# Your goal
Exact copies of the lines below, from the one with "Усі майстри краси" up to and including the one with "Nach einem Verlust", are what this calls for; leave out pictures.

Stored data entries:
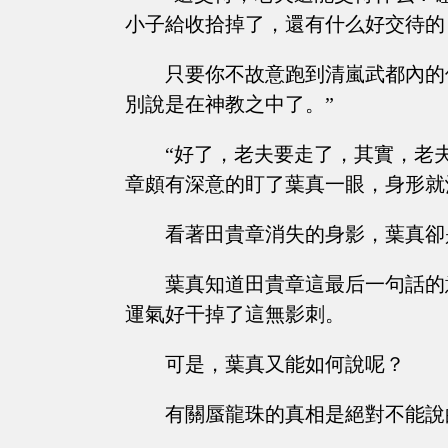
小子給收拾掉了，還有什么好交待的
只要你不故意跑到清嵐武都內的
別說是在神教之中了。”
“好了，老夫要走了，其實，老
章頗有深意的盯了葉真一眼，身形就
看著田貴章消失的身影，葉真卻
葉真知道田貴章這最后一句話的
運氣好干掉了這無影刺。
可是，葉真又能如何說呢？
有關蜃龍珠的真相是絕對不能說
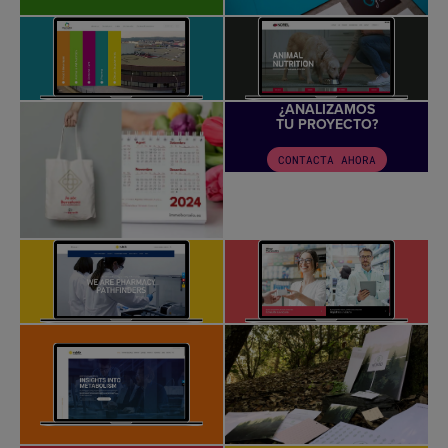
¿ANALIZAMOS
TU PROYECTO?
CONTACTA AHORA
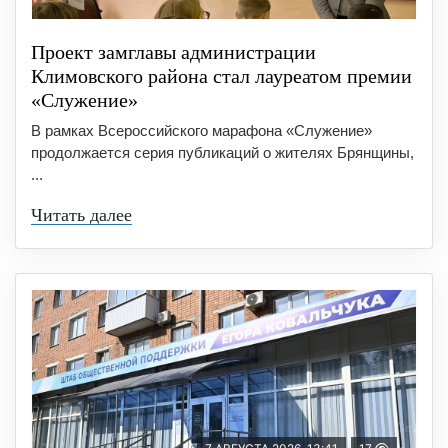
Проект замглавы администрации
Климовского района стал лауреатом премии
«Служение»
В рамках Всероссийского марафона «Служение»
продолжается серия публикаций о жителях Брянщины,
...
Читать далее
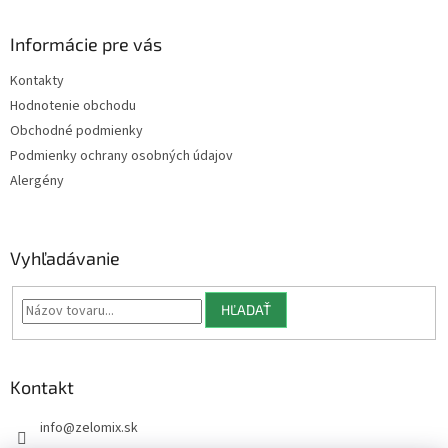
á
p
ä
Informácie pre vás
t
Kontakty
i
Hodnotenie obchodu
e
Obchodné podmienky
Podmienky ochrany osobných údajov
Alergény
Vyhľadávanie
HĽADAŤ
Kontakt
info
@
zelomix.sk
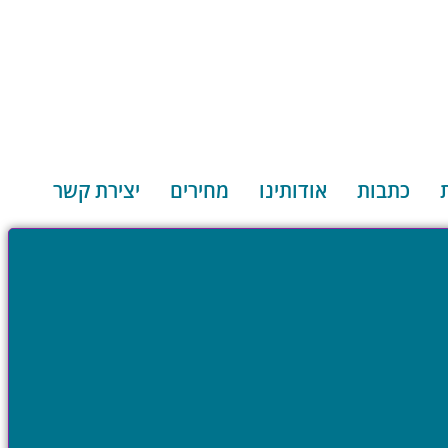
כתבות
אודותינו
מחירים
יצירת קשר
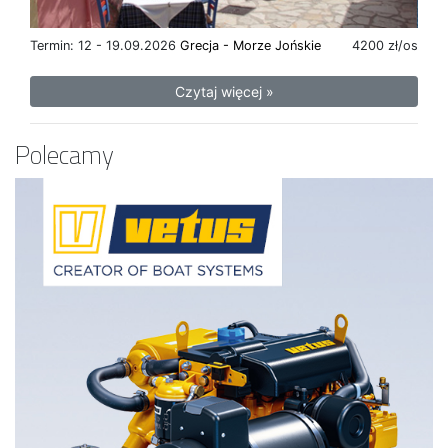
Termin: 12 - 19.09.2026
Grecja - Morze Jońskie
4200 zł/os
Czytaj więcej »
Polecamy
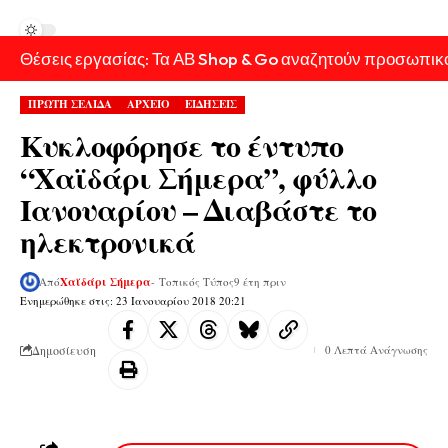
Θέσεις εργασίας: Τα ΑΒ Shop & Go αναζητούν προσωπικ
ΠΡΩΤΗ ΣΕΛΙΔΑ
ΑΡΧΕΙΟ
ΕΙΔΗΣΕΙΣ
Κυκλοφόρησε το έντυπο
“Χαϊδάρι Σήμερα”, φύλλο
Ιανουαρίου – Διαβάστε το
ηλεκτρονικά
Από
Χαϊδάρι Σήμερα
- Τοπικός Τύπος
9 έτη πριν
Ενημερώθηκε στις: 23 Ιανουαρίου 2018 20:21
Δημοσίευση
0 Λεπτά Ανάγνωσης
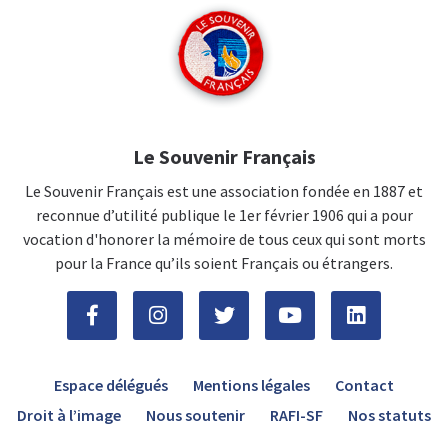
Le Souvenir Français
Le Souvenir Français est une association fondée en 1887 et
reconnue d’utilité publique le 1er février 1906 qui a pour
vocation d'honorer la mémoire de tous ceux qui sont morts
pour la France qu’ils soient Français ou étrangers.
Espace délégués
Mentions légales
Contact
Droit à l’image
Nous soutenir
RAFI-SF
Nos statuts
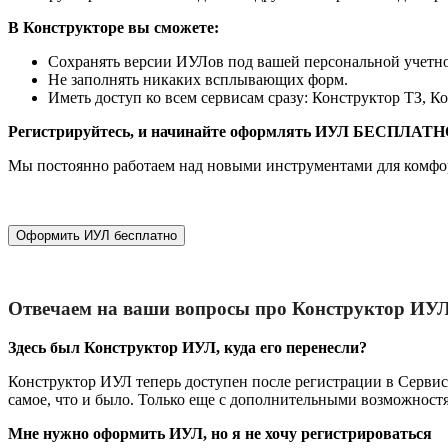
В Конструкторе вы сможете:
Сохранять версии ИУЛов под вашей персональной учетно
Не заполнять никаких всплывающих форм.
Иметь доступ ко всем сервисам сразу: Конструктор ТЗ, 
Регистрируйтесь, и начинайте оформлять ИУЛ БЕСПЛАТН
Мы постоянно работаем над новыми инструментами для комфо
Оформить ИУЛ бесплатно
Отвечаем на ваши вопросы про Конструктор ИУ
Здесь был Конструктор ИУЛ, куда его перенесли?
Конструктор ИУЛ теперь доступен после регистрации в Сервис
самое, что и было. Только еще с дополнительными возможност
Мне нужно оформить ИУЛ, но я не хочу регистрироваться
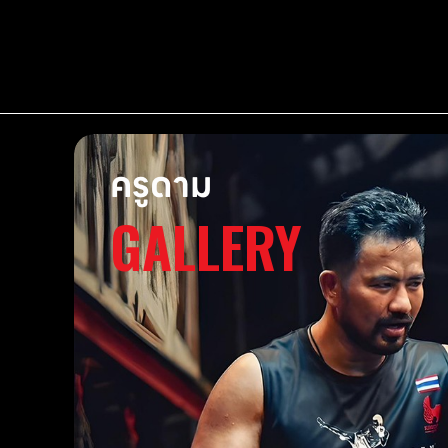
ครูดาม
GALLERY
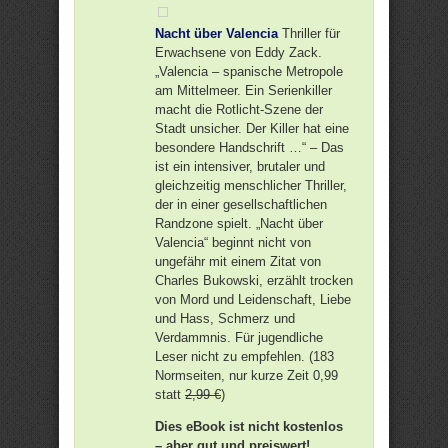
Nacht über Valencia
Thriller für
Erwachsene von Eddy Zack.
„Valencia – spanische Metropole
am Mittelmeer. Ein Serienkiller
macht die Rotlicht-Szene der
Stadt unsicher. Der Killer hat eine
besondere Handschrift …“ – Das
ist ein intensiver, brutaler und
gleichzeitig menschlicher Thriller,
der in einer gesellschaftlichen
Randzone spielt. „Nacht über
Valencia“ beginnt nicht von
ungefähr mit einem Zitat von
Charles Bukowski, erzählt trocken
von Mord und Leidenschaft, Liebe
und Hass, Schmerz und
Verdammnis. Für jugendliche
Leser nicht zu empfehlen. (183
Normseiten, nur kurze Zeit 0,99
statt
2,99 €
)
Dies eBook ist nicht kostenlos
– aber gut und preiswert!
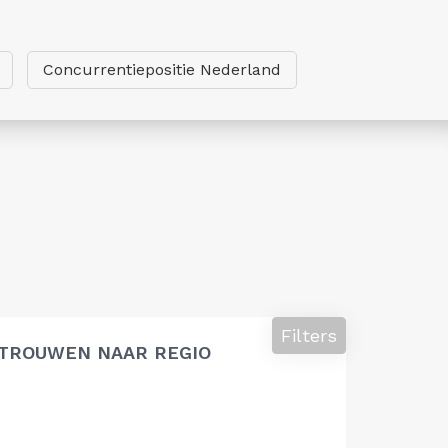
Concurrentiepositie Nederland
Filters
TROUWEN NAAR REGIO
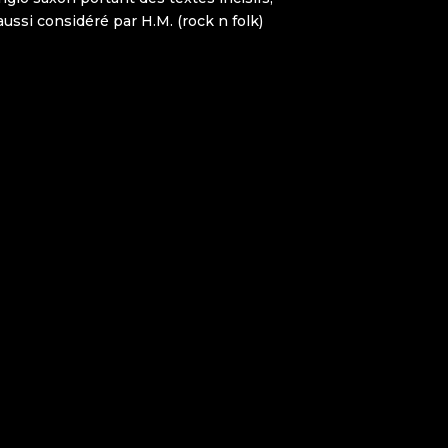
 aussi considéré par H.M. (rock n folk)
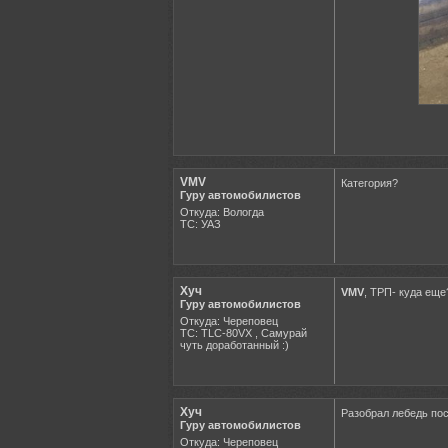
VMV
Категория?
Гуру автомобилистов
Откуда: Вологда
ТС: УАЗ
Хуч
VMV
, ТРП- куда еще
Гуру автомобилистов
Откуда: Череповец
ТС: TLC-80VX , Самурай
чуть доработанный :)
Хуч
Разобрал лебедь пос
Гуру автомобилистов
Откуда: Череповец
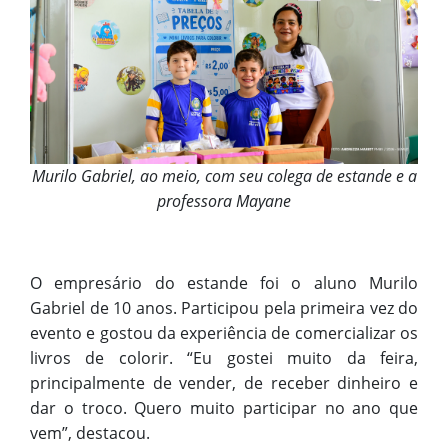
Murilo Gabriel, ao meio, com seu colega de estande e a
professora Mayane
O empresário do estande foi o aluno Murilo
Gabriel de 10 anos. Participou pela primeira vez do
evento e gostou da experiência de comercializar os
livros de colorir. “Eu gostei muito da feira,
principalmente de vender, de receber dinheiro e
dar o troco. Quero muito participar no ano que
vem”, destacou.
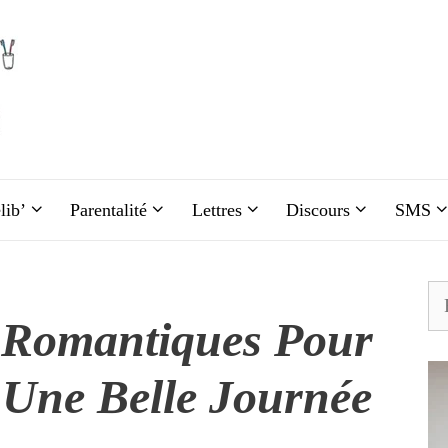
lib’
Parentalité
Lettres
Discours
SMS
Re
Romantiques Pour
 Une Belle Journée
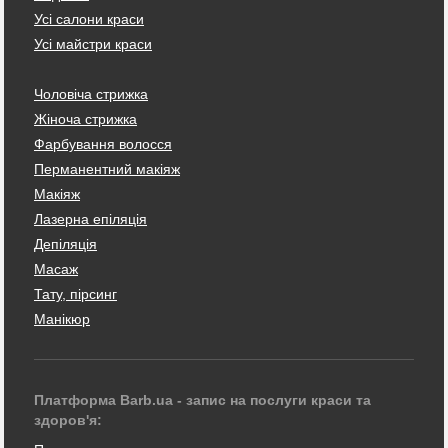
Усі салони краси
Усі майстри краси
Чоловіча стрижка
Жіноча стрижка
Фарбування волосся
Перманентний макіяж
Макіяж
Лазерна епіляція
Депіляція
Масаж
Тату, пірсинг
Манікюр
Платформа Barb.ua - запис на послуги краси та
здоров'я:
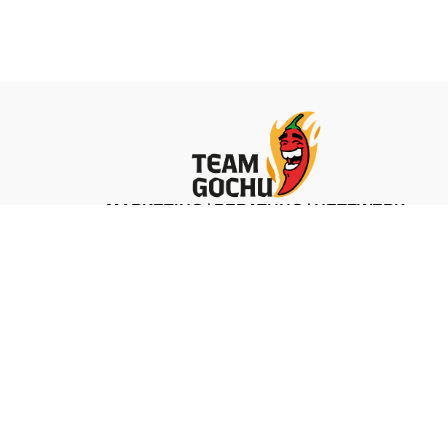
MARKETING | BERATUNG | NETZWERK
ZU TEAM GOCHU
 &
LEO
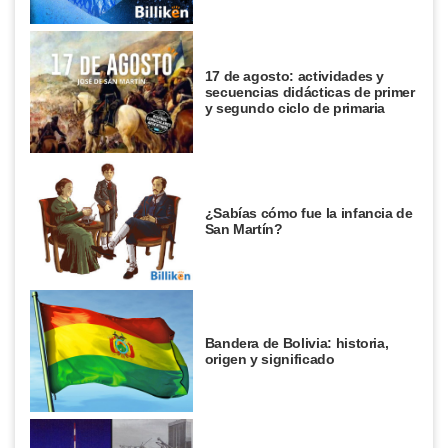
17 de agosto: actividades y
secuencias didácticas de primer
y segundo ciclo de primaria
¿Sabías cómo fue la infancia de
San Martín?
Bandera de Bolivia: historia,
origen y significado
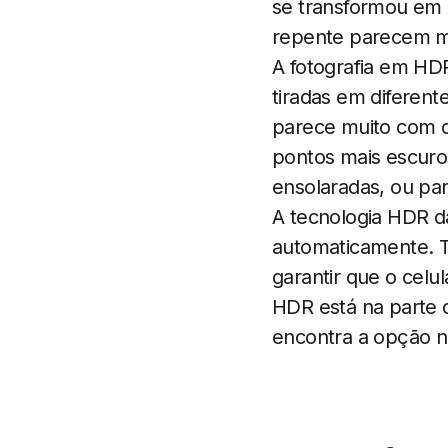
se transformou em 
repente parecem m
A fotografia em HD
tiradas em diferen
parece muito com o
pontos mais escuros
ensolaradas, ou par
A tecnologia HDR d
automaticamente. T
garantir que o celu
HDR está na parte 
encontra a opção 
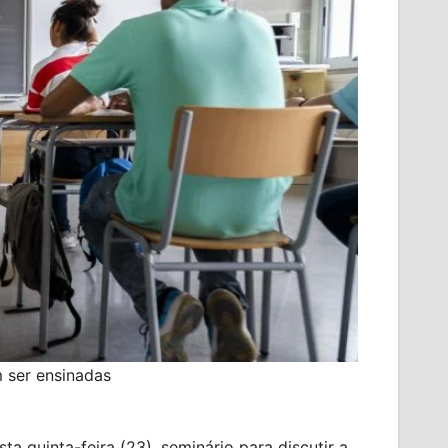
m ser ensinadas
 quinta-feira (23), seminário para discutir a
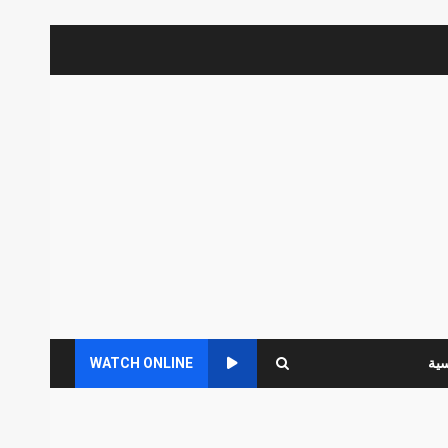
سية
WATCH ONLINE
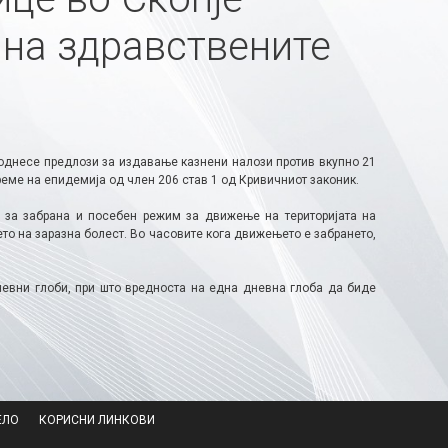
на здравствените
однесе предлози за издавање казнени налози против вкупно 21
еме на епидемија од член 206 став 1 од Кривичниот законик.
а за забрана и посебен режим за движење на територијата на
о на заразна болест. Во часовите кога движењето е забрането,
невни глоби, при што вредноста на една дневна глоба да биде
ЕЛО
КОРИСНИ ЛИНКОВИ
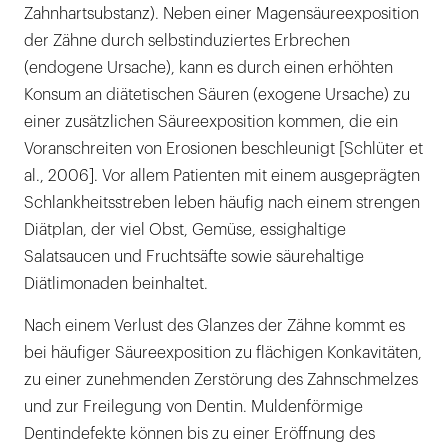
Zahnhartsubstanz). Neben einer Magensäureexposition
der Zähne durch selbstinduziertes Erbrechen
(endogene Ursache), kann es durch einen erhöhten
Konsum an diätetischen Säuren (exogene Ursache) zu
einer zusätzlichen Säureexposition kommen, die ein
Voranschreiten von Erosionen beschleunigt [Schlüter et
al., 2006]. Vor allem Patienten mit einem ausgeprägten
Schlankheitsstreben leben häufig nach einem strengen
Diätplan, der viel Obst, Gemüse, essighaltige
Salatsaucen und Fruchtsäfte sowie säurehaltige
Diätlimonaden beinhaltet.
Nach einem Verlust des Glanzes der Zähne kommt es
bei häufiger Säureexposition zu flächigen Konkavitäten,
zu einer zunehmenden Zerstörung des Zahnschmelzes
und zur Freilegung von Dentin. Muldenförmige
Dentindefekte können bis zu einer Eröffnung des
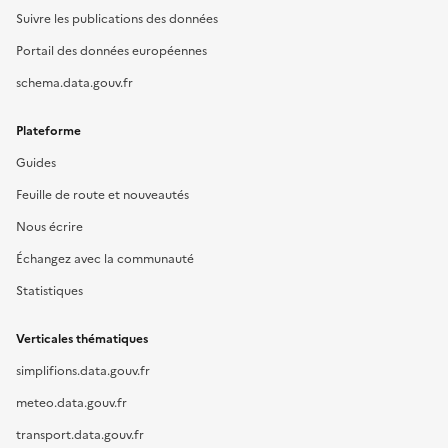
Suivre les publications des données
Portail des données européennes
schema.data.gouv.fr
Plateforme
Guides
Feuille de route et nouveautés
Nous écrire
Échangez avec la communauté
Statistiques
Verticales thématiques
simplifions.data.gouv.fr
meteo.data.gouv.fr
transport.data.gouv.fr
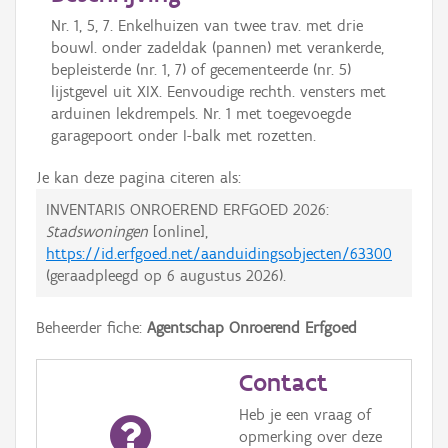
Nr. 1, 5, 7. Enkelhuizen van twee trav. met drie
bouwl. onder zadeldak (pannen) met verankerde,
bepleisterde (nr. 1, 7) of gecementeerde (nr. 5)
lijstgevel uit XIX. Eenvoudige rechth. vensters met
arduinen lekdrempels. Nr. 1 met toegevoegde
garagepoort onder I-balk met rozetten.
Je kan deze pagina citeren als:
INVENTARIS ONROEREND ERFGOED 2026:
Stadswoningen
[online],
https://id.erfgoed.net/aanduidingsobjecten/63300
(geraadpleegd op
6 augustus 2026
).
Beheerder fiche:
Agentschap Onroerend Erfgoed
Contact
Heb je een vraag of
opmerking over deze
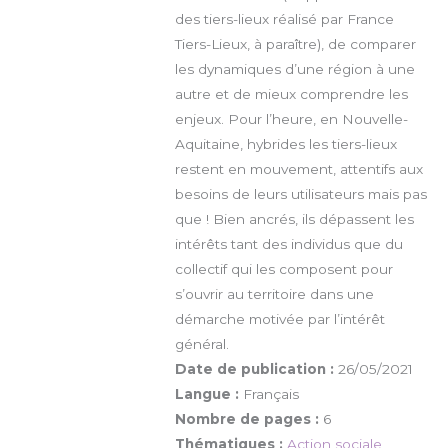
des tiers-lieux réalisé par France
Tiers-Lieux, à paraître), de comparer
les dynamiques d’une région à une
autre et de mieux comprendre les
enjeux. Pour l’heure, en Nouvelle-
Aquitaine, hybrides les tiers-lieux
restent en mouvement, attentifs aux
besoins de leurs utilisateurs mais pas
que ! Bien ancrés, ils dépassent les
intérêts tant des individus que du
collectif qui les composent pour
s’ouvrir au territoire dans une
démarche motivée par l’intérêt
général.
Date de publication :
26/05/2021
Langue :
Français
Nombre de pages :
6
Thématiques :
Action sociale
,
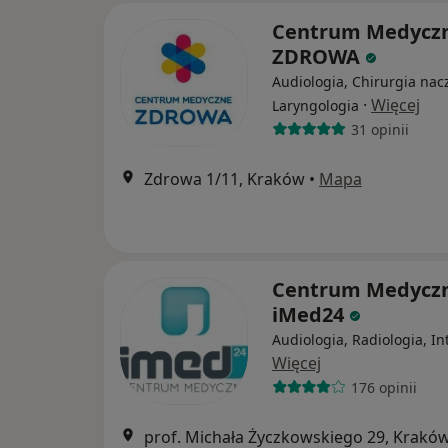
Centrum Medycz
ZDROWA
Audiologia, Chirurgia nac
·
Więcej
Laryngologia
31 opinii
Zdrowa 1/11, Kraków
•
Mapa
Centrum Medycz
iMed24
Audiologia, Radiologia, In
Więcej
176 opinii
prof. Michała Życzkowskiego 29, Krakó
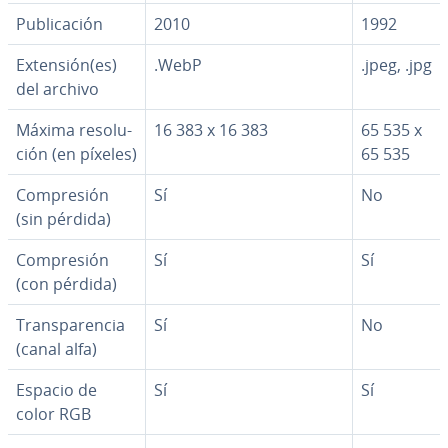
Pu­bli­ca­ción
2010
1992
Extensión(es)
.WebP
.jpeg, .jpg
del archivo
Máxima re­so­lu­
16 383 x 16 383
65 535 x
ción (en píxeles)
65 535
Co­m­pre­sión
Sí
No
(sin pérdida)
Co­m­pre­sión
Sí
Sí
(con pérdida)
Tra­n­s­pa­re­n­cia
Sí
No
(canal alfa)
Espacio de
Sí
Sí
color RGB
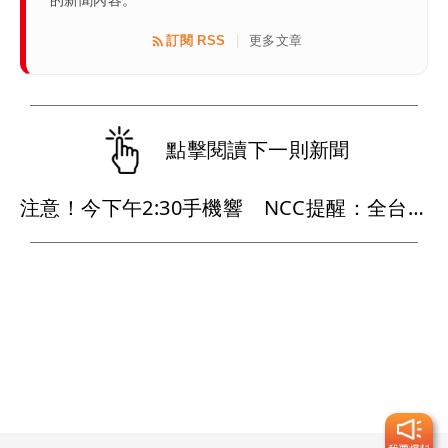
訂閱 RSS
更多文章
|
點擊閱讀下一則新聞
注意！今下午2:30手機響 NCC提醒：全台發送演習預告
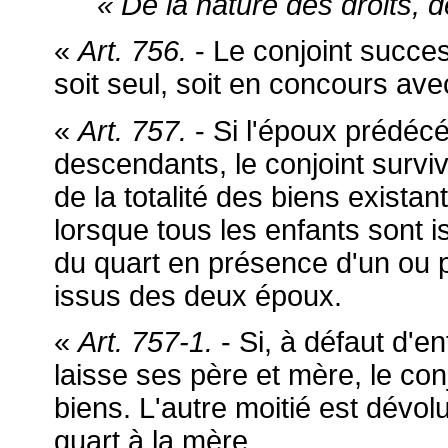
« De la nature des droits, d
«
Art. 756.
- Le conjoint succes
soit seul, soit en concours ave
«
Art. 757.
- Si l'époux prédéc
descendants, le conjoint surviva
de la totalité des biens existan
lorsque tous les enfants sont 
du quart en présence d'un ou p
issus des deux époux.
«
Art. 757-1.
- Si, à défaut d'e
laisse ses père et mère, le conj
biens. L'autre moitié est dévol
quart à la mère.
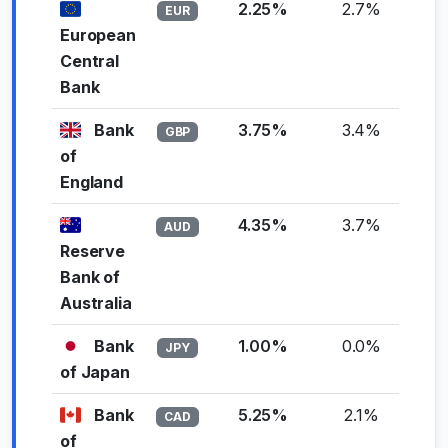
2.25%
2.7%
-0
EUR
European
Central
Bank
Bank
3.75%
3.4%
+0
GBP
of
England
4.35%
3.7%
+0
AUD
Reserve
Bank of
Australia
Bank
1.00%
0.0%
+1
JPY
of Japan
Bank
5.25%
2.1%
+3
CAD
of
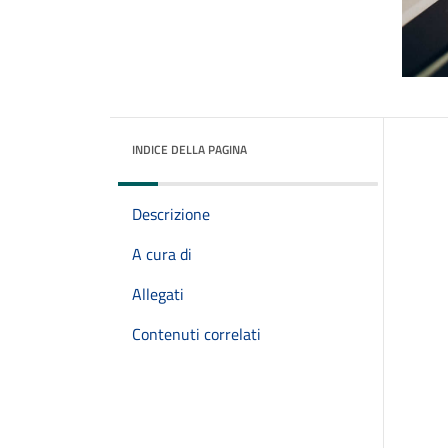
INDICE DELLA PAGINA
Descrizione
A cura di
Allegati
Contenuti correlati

# Result
Усі майстри краси
Чоловіча стрижка
Жіноча стрижка
Фарбування волосся
Перманентний макіяж
Макіяж
Лазерна епіляція
Депіляція
Масаж
Тату, пірсинг
Манікюр
Платформа Barb.ua - запис на послуги краси та
здоров'я:
MARKETING | BERATUNG | NETZWERK
ZU TEAM GOCHU
 &
LEO
17 de agosto: actividades y
secuencias didácticas de primer
y segundo ciclo de primaria
¿Sabías cómo fue la infancia de
San Martín?
Bandera de Bolivia: historia,
origen y significado
se transformou em 
repente parecem m
A fotografia em HD
tiradas em diferen
parece muito com o
pontos mais escuros
ensolaradas, ou par
A tecnologia HDR d
automaticamente. T
garantir que o celu
HDR está na parte 
encontra a opção 
m ser ensinadas
 quinta-feira (23), seminário para discutir a
سية
WATCH ONLINE
на здравствените
однесе предлози за издавање казнени налози против вкупно 21
еме на епидемија од член 206 став 1 од Кривичниот законик.
а за забрана и посебен режим за движење на територијата на
о на заразна болест. Во часовите кога движењето е забрането,
невни глоби, при што вредноста на една дневна глоба да биде
ЕЛО
КОРИСНИ ЛИНКОВИ
Zahnhartsubstanz). Neben einer Magensäureexposition
der Zähne durch selbstinduziertes Erbrechen
(endogene Ursache), kann es durch einen erhöhten
Konsum an diätetischen Säuren (exogene Ursache) zu
einer zusätzlichen Säureexposition kommen, die ein
Voranschreiten von Erosionen beschleunigt [Schlüter et
al., 2006]. Vor allem Patienten mit einem ausgeprägten
Schlankheitsstreben leben häufig nach einem strengen
Diätplan, der viel Obst, Gemüse, essighaltige
Salatsaucen und Fruchtsäfte sowie säurehaltige
Diätlimonaden beinhaltet.
Nach einem Verlust des Glanzes der Zähne kommt es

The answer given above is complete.